Sargent Shriver’s son Mark talks to Lloyd Grove about his family, the Kennedy clan, his new memoir of his dad, and what it’s like to care for an aging parent as he slips away.
It’s hardly news that the Kennedy family has paid an unreasonably high price—in lives lost and broken, grave illnesses, a criminal trial, and various scandals, all suffered in public—for the advantages of being rich, good-looking, and politically powerful.

Yet one branch, the Shrivers, has been mercifully excluded from the so-called Kennedy Curse.
Sargent Shriver, happily married for 56 years to Eunice, a younger sister of President Kennedy, lived a fabulously eventful and rewarding life until he was 95, only the last small slice of it hobbled by Alzheimer’s. Eunice Kennedy Shriver made it all the way to 88, productive and sharp till the end. Their five children all made their mark, started families of their own, and continue to enjoy personal and career successes.
“My father called us ‘The Lucky Seven,’ and we had a 24-foot motorboat by that name,” says Mark Shriver, the fourth child. “He used to say, ‘I’m the luckiest sonovabitch ever. I love my wife. I got five healthy kids.’ Growing up, I thought, God, he’s just crazy. But as I got older, I thought, he’s absolutely right. The only thing I would change is that it’s not lucky, it’s blessed.”

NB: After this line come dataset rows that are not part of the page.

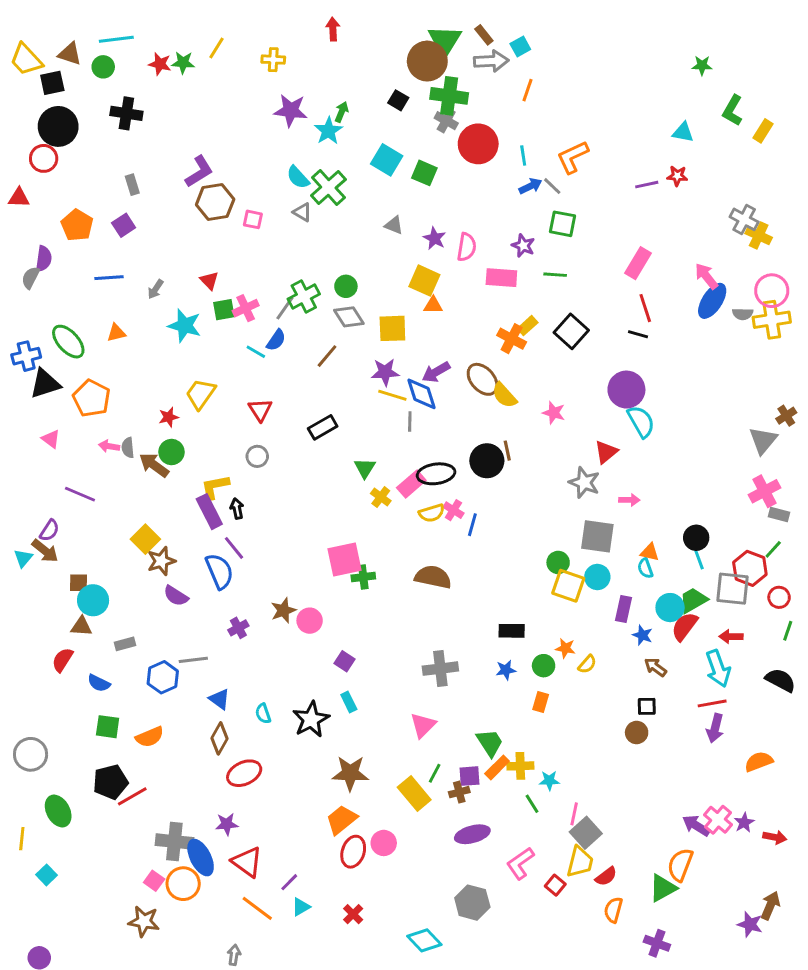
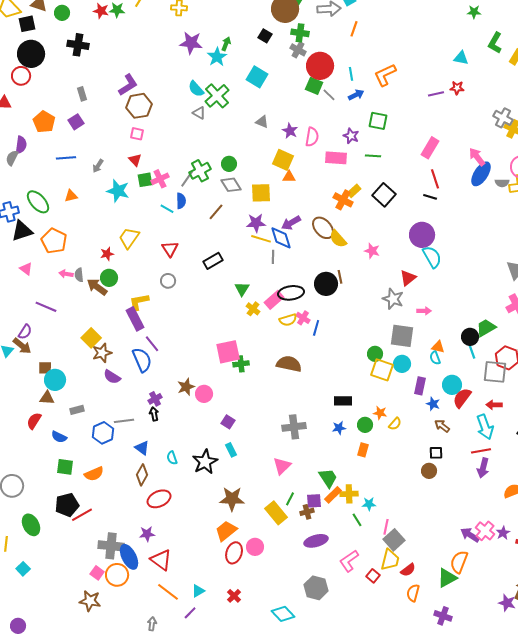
green cross: (449, 96) -> (300, 33), size x0.7
green square: (424, 173) -> (314, 86), moved
gray line: (552, 186) -> (329, 95), moved
pink square: (253, 219) -> (137, 134), moved
blue semicircle: (276, 340) -> (181, 201), turned -35
black arrow: (237, 509) -> (154, 414), moved
green trapezoid: (693, 600) -> (486, 328), moved
purple line: (289, 882) -> (190, 613), moved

Shriver, 48, holds forth in an otherwise empty hotel bar, nursing a vodka tonic (from which he takes three sips and then pours the rest into my glass: “I have to give a speech tonight,” he sheepishly explains). Tall, slim, and well-tailored, this abstemious father of three—who’s getting ready to celebrate his 20th wedding anniversary in a couple of weeks—bears little resemblance to the chubby, rambunctious 11-year-old I met in 1975, when I was volunteering in his dad’s long-shot presidential campaign.